TASK MATERIAL:
────────────────
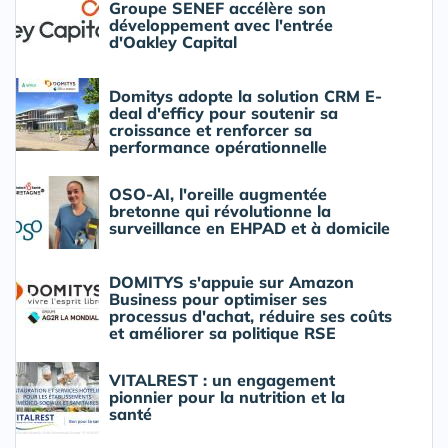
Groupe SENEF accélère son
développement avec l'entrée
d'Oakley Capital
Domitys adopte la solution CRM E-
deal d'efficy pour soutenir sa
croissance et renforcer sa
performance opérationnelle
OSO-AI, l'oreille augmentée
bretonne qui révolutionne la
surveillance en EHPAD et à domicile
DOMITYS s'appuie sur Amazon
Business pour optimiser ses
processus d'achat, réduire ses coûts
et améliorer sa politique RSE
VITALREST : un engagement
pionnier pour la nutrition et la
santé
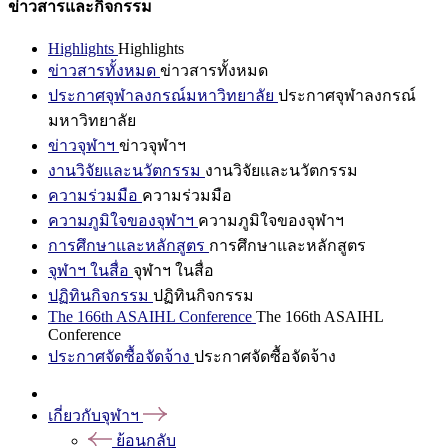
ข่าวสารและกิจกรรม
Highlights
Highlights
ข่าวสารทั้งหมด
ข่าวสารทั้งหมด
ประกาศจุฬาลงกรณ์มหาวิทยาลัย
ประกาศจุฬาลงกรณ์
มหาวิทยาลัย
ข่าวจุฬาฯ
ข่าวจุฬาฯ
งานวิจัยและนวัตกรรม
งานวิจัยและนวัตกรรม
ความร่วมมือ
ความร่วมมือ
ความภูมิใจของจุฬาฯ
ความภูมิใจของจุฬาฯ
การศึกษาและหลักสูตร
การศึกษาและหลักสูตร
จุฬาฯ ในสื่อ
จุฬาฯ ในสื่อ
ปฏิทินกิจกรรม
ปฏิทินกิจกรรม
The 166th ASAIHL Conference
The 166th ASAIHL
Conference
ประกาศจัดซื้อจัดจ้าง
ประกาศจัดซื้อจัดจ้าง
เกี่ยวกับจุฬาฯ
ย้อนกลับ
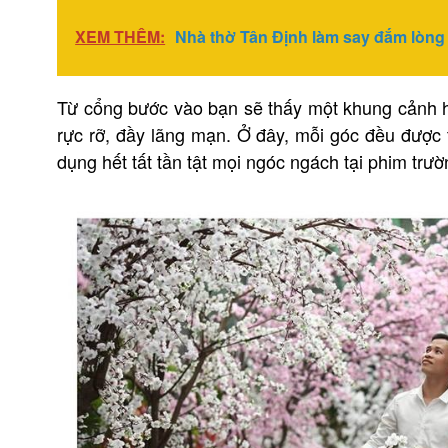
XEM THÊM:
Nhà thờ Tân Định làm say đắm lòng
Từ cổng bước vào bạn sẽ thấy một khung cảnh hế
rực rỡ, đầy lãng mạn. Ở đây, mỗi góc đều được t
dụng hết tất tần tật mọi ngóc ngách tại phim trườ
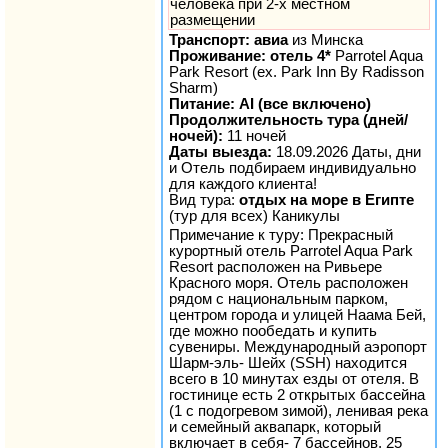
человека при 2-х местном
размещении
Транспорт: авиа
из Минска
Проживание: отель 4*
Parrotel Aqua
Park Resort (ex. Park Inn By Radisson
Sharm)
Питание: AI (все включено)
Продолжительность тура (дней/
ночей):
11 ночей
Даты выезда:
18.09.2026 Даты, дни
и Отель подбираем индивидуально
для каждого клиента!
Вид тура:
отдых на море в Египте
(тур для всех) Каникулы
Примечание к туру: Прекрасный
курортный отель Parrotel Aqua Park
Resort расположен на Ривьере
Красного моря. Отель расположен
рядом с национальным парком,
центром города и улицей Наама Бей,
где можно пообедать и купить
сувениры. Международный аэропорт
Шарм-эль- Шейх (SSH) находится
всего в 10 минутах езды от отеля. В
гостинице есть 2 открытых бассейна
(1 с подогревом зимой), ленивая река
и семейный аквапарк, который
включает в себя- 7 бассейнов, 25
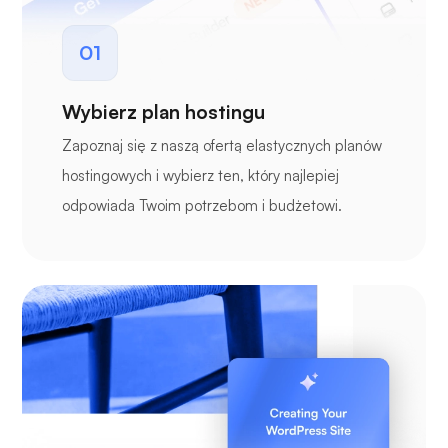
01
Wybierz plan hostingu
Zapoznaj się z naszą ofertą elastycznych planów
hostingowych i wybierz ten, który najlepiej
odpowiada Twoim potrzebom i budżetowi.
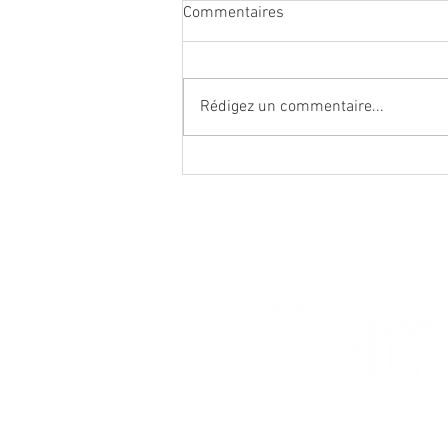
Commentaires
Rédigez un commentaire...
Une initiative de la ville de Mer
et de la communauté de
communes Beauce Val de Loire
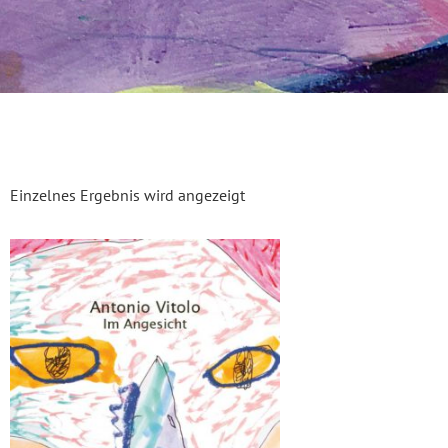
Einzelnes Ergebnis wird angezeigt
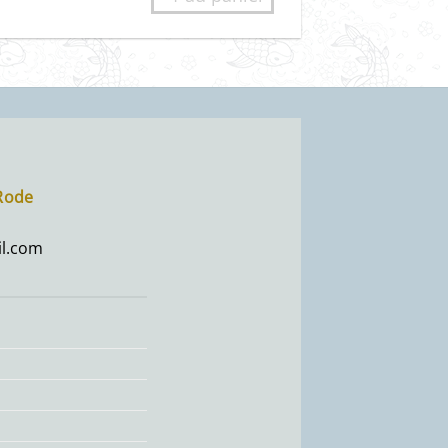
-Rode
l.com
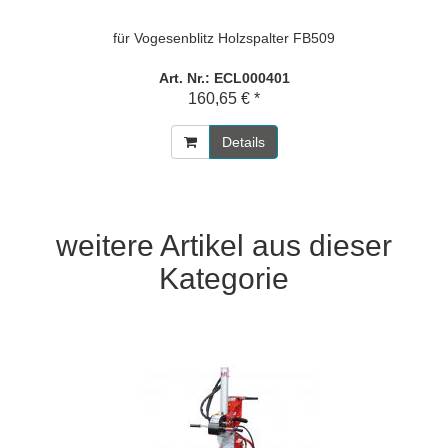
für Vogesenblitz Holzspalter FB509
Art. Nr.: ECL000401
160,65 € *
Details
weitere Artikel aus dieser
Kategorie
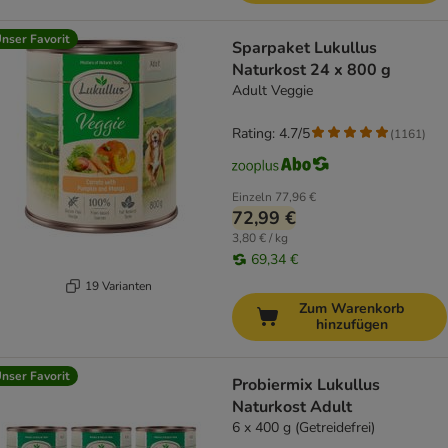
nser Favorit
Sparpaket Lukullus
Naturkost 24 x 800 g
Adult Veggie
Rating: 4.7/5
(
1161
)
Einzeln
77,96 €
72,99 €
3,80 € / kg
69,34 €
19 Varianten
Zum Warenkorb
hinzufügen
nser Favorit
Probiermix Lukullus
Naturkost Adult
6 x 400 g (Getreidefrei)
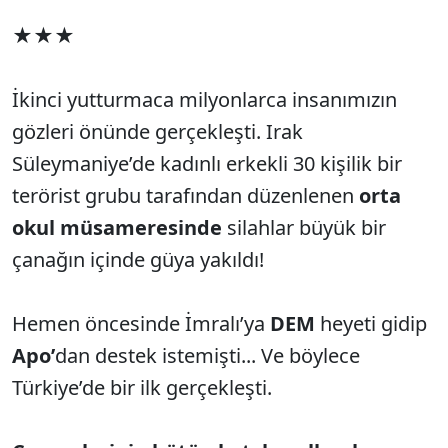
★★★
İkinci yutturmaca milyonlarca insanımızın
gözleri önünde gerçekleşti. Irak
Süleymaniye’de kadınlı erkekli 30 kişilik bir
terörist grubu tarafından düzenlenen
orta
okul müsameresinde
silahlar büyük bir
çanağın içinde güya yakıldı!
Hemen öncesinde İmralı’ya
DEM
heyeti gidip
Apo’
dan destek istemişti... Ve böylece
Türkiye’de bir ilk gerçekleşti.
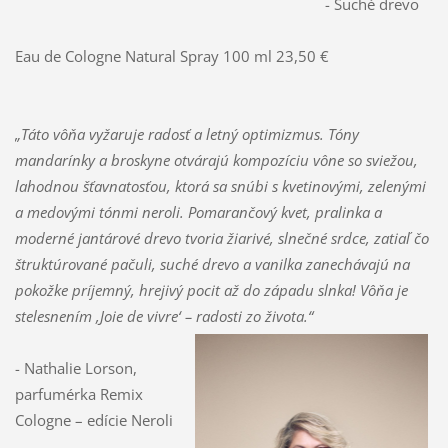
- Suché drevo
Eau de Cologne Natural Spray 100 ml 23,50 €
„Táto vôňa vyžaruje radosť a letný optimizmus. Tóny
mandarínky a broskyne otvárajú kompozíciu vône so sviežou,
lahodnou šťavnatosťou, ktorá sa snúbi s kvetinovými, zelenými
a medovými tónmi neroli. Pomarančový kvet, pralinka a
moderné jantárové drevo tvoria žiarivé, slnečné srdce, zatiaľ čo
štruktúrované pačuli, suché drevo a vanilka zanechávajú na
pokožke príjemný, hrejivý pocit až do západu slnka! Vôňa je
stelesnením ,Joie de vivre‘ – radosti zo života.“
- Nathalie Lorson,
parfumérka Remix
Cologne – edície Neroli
────────────────
TASK REQUIREMENTS:
Please print the lines from the one holding "gözleri önünde gerçekleşti. Irak" through the end of the records above, unchanged and with the pictures left out.

FINISHED TASK:
gözleri önünde gerçekleşti. Irak
Süleymaniye’de kadınlı erkekli 30 kişilik bir
terörist grubu tarafından düzenlenen
orta
okul müsameresinde
silahlar büyük bir
çanağın içinde güya yakıldı!
Hemen öncesinde İmralı’ya
DEM
heyeti gidip
Apo’
dan destek istemişti... Ve böylece
Türkiye’de bir ilk gerçekleşti.
- Suché drevo
Eau de Cologne Natural Spray 100 ml 23,50 €
„Táto vôňa vyžaruje radosť a letný optimizmus. Tóny
mandarínky a broskyne otvárajú kompozíciu vône so sviežou,
lahodnou šťavnatosťou, ktorá sa snúbi s kvetinovými, zelenými
a medovými tónmi neroli. Pomarančový kvet, pralinka a
moderné jantárové drevo tvoria žiarivé, slnečné srdce, zatiaľ čo
štruktúrované pačuli, suché drevo a vanilka zanechávajú na
pokožke príjemný, hrejivý pocit až do západu slnka! Vôňa je
stelesnením ,Joie de vivre‘ – radosti zo života.“
- Nathalie Lorson,
parfumérka Remix
Cologne – edície Neroli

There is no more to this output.